Do the job you sign up for, or don't do it?
Don't hear me complain.
That's because you obviously don't have the talent or the bargaining position, or both, to negotiate better conditions for yourself.
You should join a union or something.
You are obviously a little raw to these boards.
People in triple figure middle management dont worry about Unions. If you think Andre needs a Union, Im gonna have to stop you now before I die from laughter.
Ive never had a problem with 14 hour days, some much longer than that.
You bog down when you have to, and in my experience you get rewarded down the track.
And none of my "overtime" was ever on the hourly pay clock either.
Actually, I am aware of Andre and his triple figure middle management position.
Previous conversations have uncovered that Andre and I earn approximately the same wage.

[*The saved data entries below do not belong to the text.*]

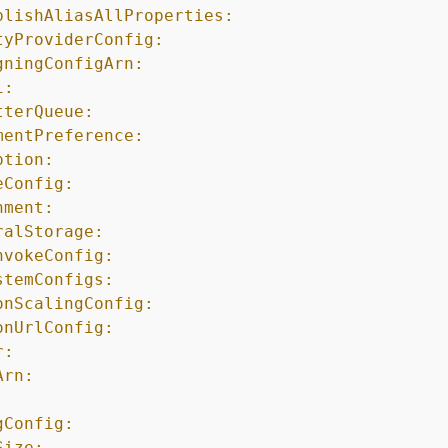
blishAliasAllProperties:
tyProviderConfig:
gningConfigArn:
i:
tterQueue:
mentPreference:
ption:
eConfig:
nment:
ralStorage:
nvokeConfig:
stemConfigs:
onScalingConfig:
onUrlConfig:
r:
Arn:
:
gConfig:
Size: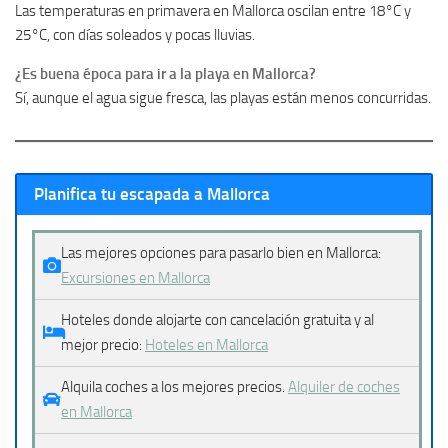
Las temperaturas en primavera en Mallorca oscilan entre 18°C y
25°C, con días soleados y pocas lluvias.
¿Es buena época para ir a la playa en Mallorca?
Sí, aunque el agua sigue fresca, las playas están menos concurridas.
Planifica tu escapada a Mallorca
Las mejores opciones para pasarlo bien en Mallorca:
Excursiones en Mallorca
Hoteles donde alojarte con cancelación gratuita y al
mejor precio:
Hoteles en Mallorca
Alquila coches a los mejores precios.
Alquiler de coches
en Mallorca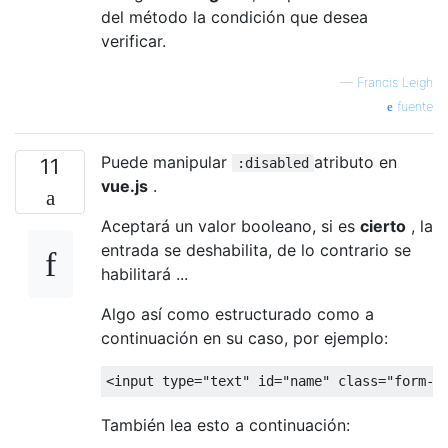
del método la condición que desea
verificar.
—
Francis Leigh
fuente
Puede manipular
atributo en
11
:disabled
vue.js
.
Aceptará un valor booleano, si es
cierto
, la
entrada se deshabilita, de lo contrario se
habilitará ...
Algo así como estructurado como a
continuación en su caso, por ejemplo:
<
input type
=
"text"
 id
=
"name"
class
=
"form-c
También lea esto a continuación: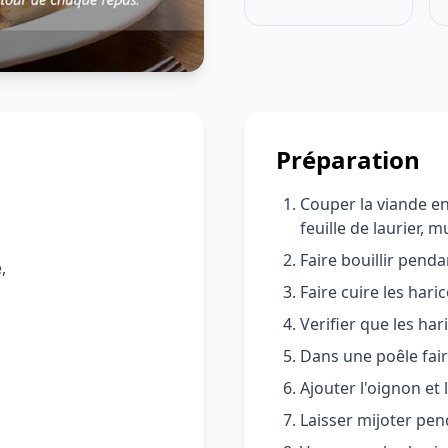
Préparation
Couper la viande e
feuille de laurier, 
Faire bouillir pend
,
Faire cuire les hari
Verifier que les har
Dans une poêle faire
Ajouter l'oignon et
Laisser mijoter pe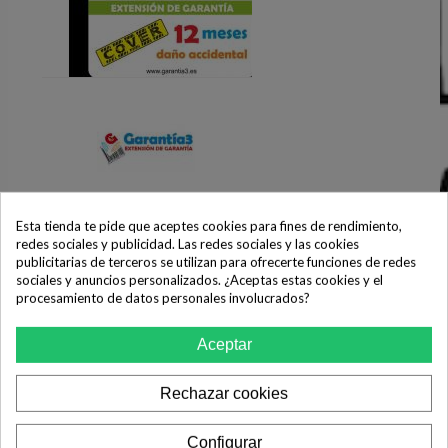
Extensión Garantía Cover 12 Meses
Esta tienda te pide que aceptes cookies para fines de rendimiento,
(Tope 250 Eur)
redes sociales y publicidad. Las redes sociales y las cookies
36,91 €
publicitarias de terceros se utilizan para ofrecerte funciones de redes
sociales y anuncios personalizados. ¿Aceptas estas cookies y el
COMPRAR
procesamiento de datos personales involucrados?
Aceptar
Rechazar cookies
Configurar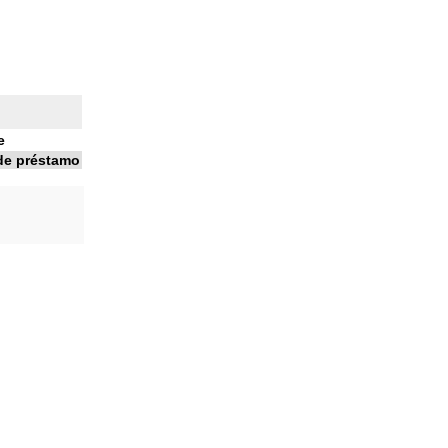
e
de préstamo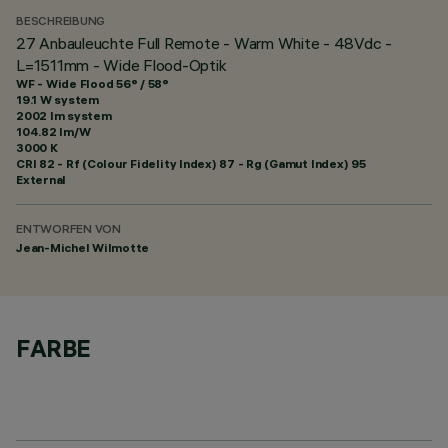
BESCHREIBUNG
27 Anbauleuchte Full Remote - Warm White - 48Vdc -
L=1511mm - Wide Flood-Optik
WF - Wide Flood 56° / 58°
19.1 W system
2002 lm system
104.82 lm/W
3000 K
CRI
82
- Rf (Colour Fidelity Index) 87 - Rg (Gamut Index) 95
External
ENTWORFEN VON
Jean-Michel Wilmotte
FARBE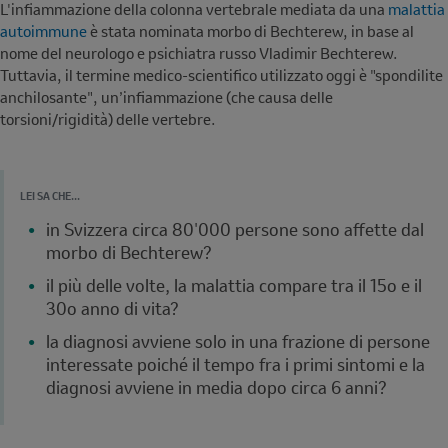
L'infiammazione della colonna vertebrale mediata da una
malattia
autoimmune
è stata nominata morbo di Bechterew, in base al
nome del neurologo e psichiatra russo Vladimir Bechterew.
Tuttavia, il termine medico-scientifico utilizzato oggi è "spondilite
anchilosante", un’infiammazione (che causa delle
torsioni/rigidità) delle vertebre.
FACTS
LEI SA CHE...
SUBTITLE
in Svizzera circa 80'000 persone sono affette dal
morbo di Bechterew?
il più delle volte, la malattia compare tra il 15o e il
30o anno di vita?
la diagnosi avviene solo in una frazione di persone
interessate poiché il tempo fra i primi sintomi e la
diagnosi avviene in media dopo circa 6 anni?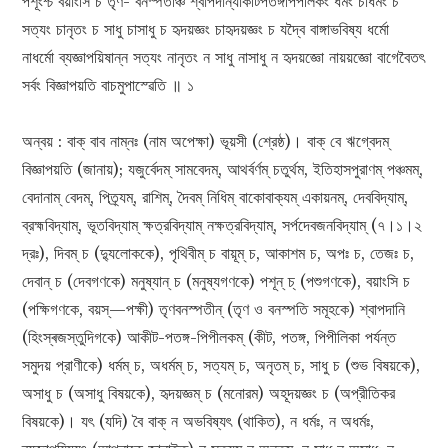
পশূংশ্চ বয়াংসি চ তৃণ- বনস্পতীঞ্চ শ্বাপদান্যাকীটপতঙ্গপিপীলকং ধর্মং চাধর্মং চ
সত্যং চানৃতং চ সাধু চাসাধু চ হৃদয়জ্ঞং চাহৃদয়জ্ঞং চ যদ্বৈ বাঙ্গাভবিষ্য ধর্মো
নাধর্মো ব্যজ্ঞাপয়িষান্ন সত্যং নানৃতং ন সাধু নাসাধু ন হৃদয়জ্ঞো নায়য়জ্ঞো বাগেবৈতৎ
সর্বং বিজ্ঞাপয়তি বাচমুপাস্ৱেতি ॥ ১
অন্বয় : বাক্ বাব নাম্নঃ (নাম অপেক্ষা) ভূয়সী (শ্রেষ্ঠ)। বাক্ বে ঋগ্বেদম্
বিজ্ঞাপয়তি (জানায়); যজুর্বেদম্ সামবেদম্, আথর্বর্ণম্ চতুর্থম, ইতিহাসপুরাণম্ পঞ্চমম্,
বেদানাম্ বেদম্, পিত্র্যম্, রাশিম্, দৈবম্ নিধিম্ বাকোবাক্যম্ একায়নম্, দেববিদ্যাম্,
ব্রহ্মবিদ্যাম্, ভূতবিদ্যাম্ ক্ষত্রবিদ্যাম্ নক্ষত্রবিদ্যাম্, সর্পদেবজনবিদ্যাম্ (৭।১।২
দ্রঃ), দিবম্ চ (দ্যুলোককে), পৃথিবীম্‌ চ বায়ূম্ চ, আকাশম চ, অপঃ চ, তেজঃ চ,
দেবান্ চ (দেবগণকে) মনুষ্যান্ চ (মনুষ্যগণকে) পশূন্ চ্ (পশুগণকে), বয়াংসি চ
(পক্ষিগণকে, বয়স্—পক্ষী) তৃণবনস্পতীন্ (তৃণ ও বনস্পতি সমূহকে) শ্বাপদানি
(হিংস্ৰজস্তুদিগকে) আকীট-পতঙ্গ-পিপীলকম্ (কীট, পতঙ্গ, পিপীলিকা পর্যন্ত
সমুদয় প্রাণীকে) ধর্মম্ চ, অধর্মম্ চ, সত্যম্ চ, অনৃতম্ চ, সাধু চ (শুভ বিষয়কে),
অসাধু চ (অসাধু বিষয়কে), হৃদয়জ্ঞম্ চ (মনোরম) অহূদয়জ্ঞং চ (অপ্রীতিকর
বিষয়কে)। যৎ (যদি) বৈ বাক্ ন অভবিষ্যৎ (থাকিত), ন ধর্মঃ, ন অধর্মঃ,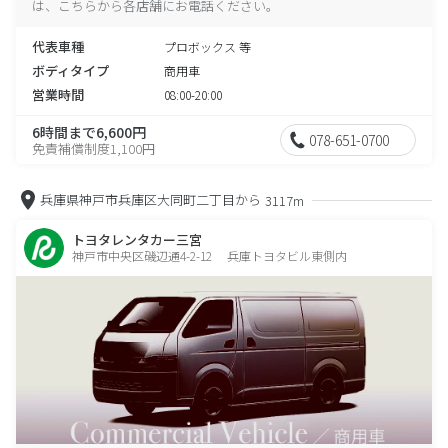
は、こちらから各店舗にお電話ください。
代表車種
プロボックス 等
ボディタイプ
商用車
営業時間
08:00-20:00
6時間まで6,600円
078-651-0700
免責補償制度1,100円
兵庫県神戸市兵庫区大同町二丁目から
3117m
トヨタレンタカー三宮
神戸市中央区磯辺通4-2-12 兵庫トヨタビル東側内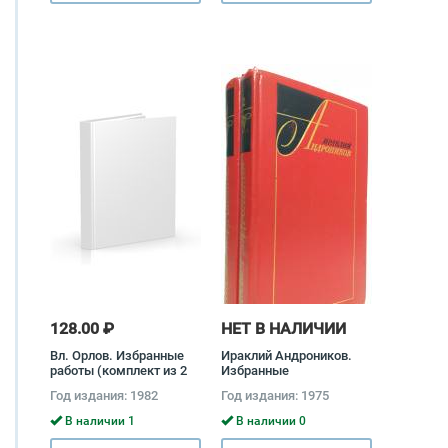
128.00 ₽
НЕТ В НАЛИЧИИ
Вл. Орлов. Избранные
Ираклий Андроников.
работы (комплект из 2
Избранные
книг) Владимир Орлов
произведения в 2 томах
Год издания: 1982
Год издания: 1975
(комплект) Ираклий
Андроников
В наличии 1
В наличии 0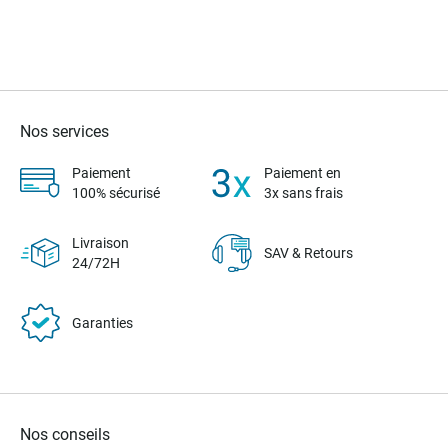
Nos services
Paiement
Paiement en
100% sécurisé
3x sans frais
Livraison
SAV & Retours
24/72H
Garanties
Nos conseils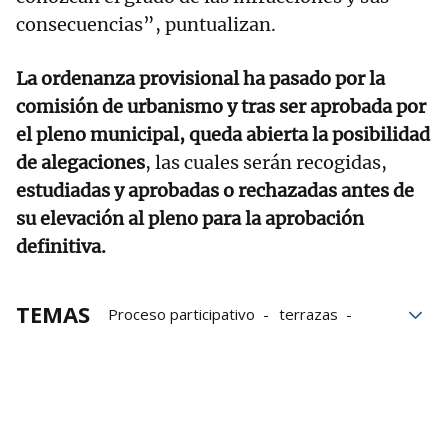
consecuencias”, puntualizan.
La ordenanza provisional ha pasado por la
comisión de urbanismo y tras ser aprobada por
el pleno municipal, queda abierta la posibilidad
de alegaciones
, las cuales serán recogidas,
estudiadas y aprobadas o rechazadas antes de
su elevación al pleno para la aprobación
definitiva.
TEMAS
Proceso participativo
terrazas
Ayuntamiento de Ondarroa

If I was forced to work a 14+ hour day however, I would be out the door in a heartbeat. I love my job, but I also
have a life to live outside of it.
I am lucky that my employers are well aware of this. In, turn, I will send a member of my team home if they are staying at work too late.
As a result, we are a happy, productive team that constantly produces results and that has a life outside of work. I feel that the quality of work produced after you have been there for hours on end drops dramatically anyway.
If that makes me less worthy than the schmo who is stuck in an office away from family and friends, so be it.
But hey, you can feel free to feel somehow superior because you work longer hours than I do. I'll think of you when I'm out at a show with my wife or drinking with mates.
There is an expectation where I am that you get in and do the work when it needs to be done, and you arent near the place when its quiet.
Its the joys of the corporate world, and if you have to do the 12, 14, and even 16 hour day then you do it in order to meet the deadlines.
If your answer to meeting a deadline is 'I'm going home', then good luck to you, but you wouldnt last 2 minutes in my office.
Thats where the give and take comes in. You give me the time when we need it, and I give them the time when they want it.
I dont know what kind of an arts job you have that lets you head off without a sniff of overtime, but its obviously not one that involves strict deadlines.
Good luck to you, but you situation is not what I would call a normal one.
But I'll think of you while Im having my week off because of the overtime I did the week before in meeting the deadlines.